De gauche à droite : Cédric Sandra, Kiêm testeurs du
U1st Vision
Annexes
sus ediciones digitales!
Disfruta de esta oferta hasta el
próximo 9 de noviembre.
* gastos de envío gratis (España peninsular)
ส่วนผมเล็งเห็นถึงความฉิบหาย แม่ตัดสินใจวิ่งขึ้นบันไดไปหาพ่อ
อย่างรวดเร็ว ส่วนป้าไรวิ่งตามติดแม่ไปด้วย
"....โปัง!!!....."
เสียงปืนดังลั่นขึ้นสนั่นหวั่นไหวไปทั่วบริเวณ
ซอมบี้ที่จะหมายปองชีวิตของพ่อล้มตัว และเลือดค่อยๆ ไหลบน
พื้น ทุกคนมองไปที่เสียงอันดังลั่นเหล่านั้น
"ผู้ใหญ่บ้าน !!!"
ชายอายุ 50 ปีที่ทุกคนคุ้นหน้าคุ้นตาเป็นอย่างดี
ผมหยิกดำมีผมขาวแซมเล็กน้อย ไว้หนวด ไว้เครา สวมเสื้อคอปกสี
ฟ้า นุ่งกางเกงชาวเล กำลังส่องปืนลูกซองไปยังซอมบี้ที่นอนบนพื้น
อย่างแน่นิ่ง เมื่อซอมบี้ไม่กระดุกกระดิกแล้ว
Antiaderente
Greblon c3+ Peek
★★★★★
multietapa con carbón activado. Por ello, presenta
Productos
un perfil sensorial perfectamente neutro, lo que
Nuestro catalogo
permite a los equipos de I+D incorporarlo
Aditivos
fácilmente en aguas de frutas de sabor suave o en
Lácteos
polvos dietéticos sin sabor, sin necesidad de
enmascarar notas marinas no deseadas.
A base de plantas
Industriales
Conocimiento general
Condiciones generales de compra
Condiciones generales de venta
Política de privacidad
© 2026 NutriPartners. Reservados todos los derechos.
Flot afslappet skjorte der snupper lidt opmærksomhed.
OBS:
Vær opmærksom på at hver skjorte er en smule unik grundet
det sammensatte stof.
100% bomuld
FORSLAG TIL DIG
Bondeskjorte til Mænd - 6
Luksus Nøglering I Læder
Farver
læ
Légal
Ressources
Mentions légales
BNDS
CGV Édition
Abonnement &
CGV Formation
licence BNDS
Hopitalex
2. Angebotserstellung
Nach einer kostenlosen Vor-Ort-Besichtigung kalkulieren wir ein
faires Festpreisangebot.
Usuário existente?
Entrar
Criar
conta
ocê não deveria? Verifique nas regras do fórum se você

TASK DESCRIPTION.
Repeat the lines above, from the one containing "CGV Formation" to the final line, word for word and with nothing else.

TASK RESPONSE.
CGV Formation
licence BNDS
Hopitalex
2. Angebotserstellung
Nach einer kostenlosen Vor-Ort-Besichtigung kalkulieren wir ein
faires Festpreisangebot.
Usuário existente?
Entrar
Criar
conta
ocê não deveria? Verifique nas regras do fórum se você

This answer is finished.